_TASK_: Somewhere below are a line with "Louer un conteneur" and a later line with "Conteneurs amovibles". Output exactly those lines and all lines between them.

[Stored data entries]
····················
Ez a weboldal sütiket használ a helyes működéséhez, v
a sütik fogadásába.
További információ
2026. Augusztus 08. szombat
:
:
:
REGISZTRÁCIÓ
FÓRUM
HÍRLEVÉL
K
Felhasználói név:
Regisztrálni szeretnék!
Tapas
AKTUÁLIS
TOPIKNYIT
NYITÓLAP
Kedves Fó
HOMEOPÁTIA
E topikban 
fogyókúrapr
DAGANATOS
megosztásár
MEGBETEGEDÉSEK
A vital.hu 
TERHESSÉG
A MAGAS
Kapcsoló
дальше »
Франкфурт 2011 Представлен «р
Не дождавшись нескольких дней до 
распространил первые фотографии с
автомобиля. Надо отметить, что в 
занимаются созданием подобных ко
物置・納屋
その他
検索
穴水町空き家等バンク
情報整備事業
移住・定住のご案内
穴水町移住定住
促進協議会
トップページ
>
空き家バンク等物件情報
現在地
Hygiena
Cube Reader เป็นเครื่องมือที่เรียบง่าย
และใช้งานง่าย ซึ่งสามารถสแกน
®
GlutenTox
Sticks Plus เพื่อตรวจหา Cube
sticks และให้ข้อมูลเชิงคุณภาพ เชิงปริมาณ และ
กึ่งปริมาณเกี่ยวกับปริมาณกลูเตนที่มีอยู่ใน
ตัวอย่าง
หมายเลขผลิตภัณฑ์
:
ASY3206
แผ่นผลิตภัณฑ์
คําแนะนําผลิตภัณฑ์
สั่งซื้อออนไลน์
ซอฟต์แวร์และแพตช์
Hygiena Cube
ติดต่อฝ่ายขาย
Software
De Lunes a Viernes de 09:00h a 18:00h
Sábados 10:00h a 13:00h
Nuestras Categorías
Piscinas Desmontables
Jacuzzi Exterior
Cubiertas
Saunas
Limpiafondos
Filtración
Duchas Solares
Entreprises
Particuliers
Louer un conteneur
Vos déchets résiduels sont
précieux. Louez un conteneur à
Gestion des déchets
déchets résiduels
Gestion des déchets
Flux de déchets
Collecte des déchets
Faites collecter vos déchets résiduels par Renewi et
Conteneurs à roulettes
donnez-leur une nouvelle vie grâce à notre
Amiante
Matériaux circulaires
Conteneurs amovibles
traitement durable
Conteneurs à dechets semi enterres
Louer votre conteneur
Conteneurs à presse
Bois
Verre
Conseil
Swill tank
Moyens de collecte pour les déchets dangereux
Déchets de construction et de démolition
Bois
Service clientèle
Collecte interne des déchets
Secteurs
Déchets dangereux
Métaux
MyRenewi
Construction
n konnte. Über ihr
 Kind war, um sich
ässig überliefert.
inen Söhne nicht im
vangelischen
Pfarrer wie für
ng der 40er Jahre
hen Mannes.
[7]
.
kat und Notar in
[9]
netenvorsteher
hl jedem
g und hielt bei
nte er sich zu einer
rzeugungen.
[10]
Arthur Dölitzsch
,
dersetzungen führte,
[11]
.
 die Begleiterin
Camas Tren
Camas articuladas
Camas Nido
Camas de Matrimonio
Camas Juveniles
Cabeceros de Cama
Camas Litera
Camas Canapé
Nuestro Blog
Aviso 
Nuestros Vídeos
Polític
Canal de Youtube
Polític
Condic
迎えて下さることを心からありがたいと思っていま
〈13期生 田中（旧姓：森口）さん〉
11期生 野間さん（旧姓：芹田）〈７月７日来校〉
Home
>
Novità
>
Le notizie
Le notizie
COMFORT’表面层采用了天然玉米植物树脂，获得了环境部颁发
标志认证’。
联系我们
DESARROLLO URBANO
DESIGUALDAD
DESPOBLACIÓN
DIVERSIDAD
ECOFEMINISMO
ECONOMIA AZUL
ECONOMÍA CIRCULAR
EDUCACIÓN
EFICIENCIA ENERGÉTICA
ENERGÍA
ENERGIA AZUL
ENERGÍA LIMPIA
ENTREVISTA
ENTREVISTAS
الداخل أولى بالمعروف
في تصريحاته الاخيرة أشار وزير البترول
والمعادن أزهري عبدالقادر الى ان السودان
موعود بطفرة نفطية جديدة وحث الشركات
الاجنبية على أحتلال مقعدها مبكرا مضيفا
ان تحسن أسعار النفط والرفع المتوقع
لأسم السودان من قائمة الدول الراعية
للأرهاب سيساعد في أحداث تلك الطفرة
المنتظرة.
····················
_TASK OUTPUT_:
Louer un conteneur
Vos déchets résiduels sont
précieux. Louez un conteneur à
Gestion des déchets
déchets résiduels
Gestion des déchets
Flux de déchets
Collecte des déchets
Faites collecter vos déchets résiduels par Renewi et
Conteneurs à roulettes
donnez-leur une nouvelle vie grâce à notre
Amiante
Matériaux circulaires
Conteneurs amovibles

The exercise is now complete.